#### TASK ITEM:
For the material below, set down exactly the lines between the one containing "Output each element" and the last line, both included, leaving every picture out.

#### RAW DATA:
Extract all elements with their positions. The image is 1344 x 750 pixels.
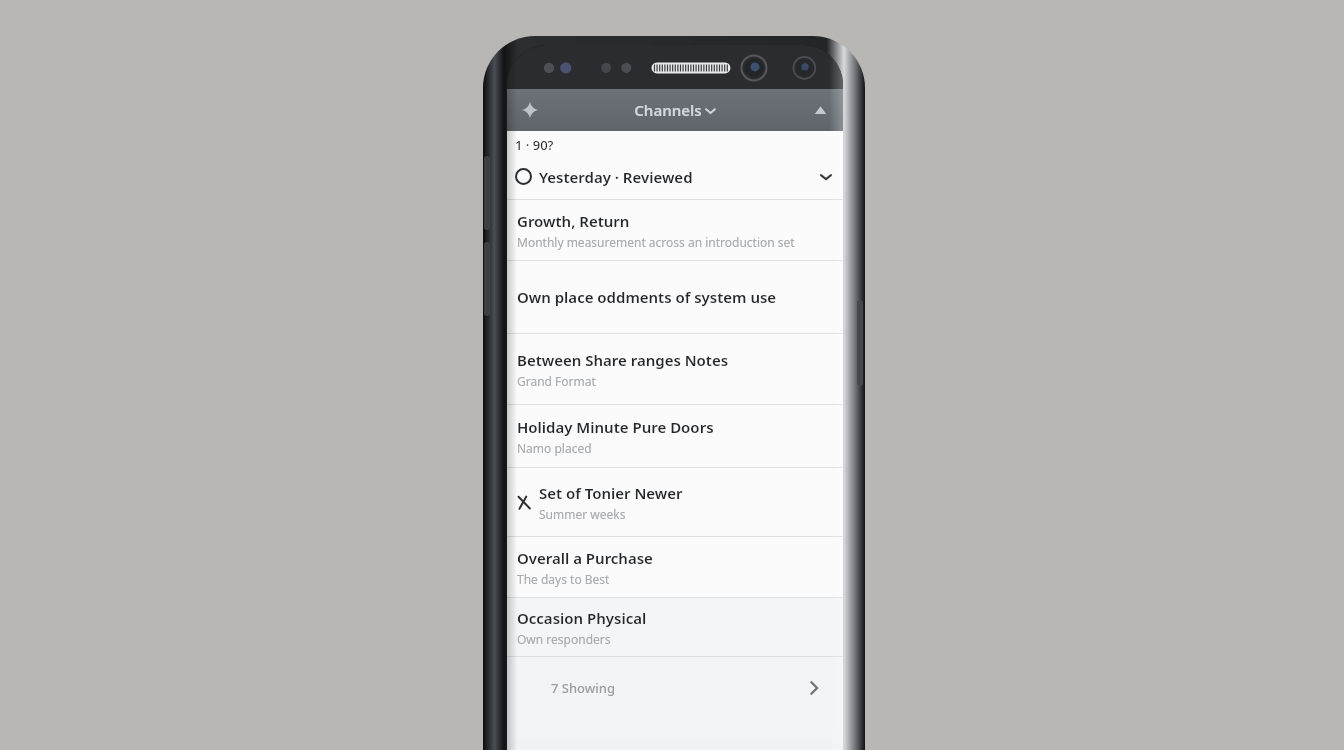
staticText: Yesterday · Reviewed bbox=[539, 167, 693, 187]
staticText: Overall a Purchase bbox=[517, 548, 653, 568]
staticText: Monthly measurement across an introducti… bbox=[517, 234, 795, 250]
staticText: Occasion Physical bbox=[517, 608, 647, 628]
button[interactable]: 1 · 90? bbox=[507, 131, 843, 199]
staticText: Own responders bbox=[517, 631, 611, 647]
staticText: Between Share ranges Notes bbox=[517, 350, 729, 370]
button[interactable]: Channels bbox=[628, 97, 722, 123]
staticText: The days to Best bbox=[517, 571, 610, 587]
staticText: Growth, Return bbox=[517, 211, 630, 231]
button[interactable]: Between Share ranges Notes bbox=[507, 334, 843, 404]
staticText: 1 · 90? bbox=[515, 136, 554, 154]
button[interactable]: 7 Showing bbox=[507, 657, 843, 719]
button[interactable]: Occasion Physical bbox=[507, 598, 843, 656]
button[interactable]: Overall a Purchase bbox=[507, 537, 843, 597]
staticText: Own place oddments of system use bbox=[517, 287, 777, 307]
button[interactable]: Own place oddments of system use bbox=[507, 261, 843, 333]
button[interactable]: Growth, Return bbox=[507, 200, 843, 260]
staticText: Set of Tonier Newer bbox=[539, 483, 683, 503]
staticText: Summer weeks bbox=[539, 506, 626, 522]
button[interactable]: Upload bbox=[803, 93, 837, 127]
staticText: Namo placed bbox=[517, 440, 592, 456]
button[interactable]: Set of Tonier Newer bbox=[507, 468, 843, 536]
staticText: Holiday Minute Pure Doors bbox=[517, 417, 714, 437]
button[interactable]: Holiday Minute Pure Doors bbox=[507, 405, 843, 467]
staticText: Channels bbox=[634, 100, 702, 120]
button[interactable]: Assist bbox=[513, 93, 547, 127]
staticText: Grand Format bbox=[517, 373, 596, 389]
staticText: 7 Showing bbox=[551, 679, 803, 697]
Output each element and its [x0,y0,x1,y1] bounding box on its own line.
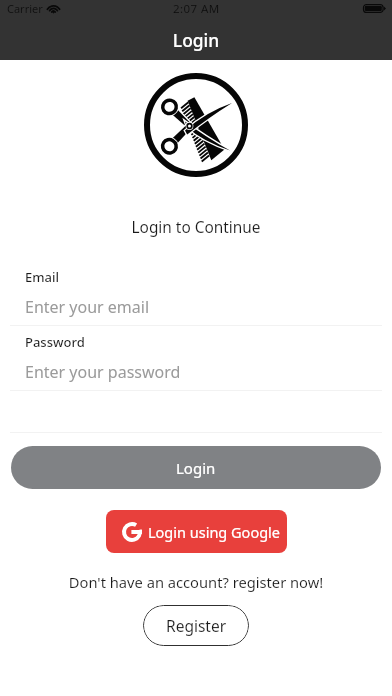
staticText: Carrier [7,1,43,16]
staticText: Enter your password [25,361,181,383]
staticText: Login using Google [148,522,280,542]
button[interactable]: Register [143,605,249,646]
staticText: 2:07 AM [173,1,220,17]
staticText: Login [176,458,216,478]
button[interactable]: Login using Google [106,510,287,553]
staticText: Enter your email [25,296,150,318]
button[interactable]: Login [11,446,381,489]
staticText: Login to Continue [0,217,392,238]
staticText: Don't have an account? register now! [0,572,392,592]
staticText: Password [25,333,85,351]
staticText: Login [0,28,392,52]
staticText: Email [25,268,60,286]
staticText: Register [166,615,227,636]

#### SOLUTION:
Output each element and its [x0,y0,x1,y1] bounding box on its own line.
staticText: Carrier [7,1,43,16]
staticText: Enter your password [25,361,181,383]
staticText: Login using Google [148,522,280,542]
button[interactable]: Register [143,605,249,646]
staticText: 2:07 AM [173,1,220,17]
staticText: Login [176,458,216,478]
button[interactable]: Login using Google [106,510,287,553]
staticText: Enter your email [25,296,150,318]
button[interactable]: Login [11,446,381,489]
staticText: Login to Continue [0,217,392,238]
staticText: Don't have an account? register now! [0,572,392,592]
staticText: Password [25,333,85,351]
staticText: Login [0,28,392,52]
staticText: Email [25,268,60,286]
staticText: Register [166,615,227,636]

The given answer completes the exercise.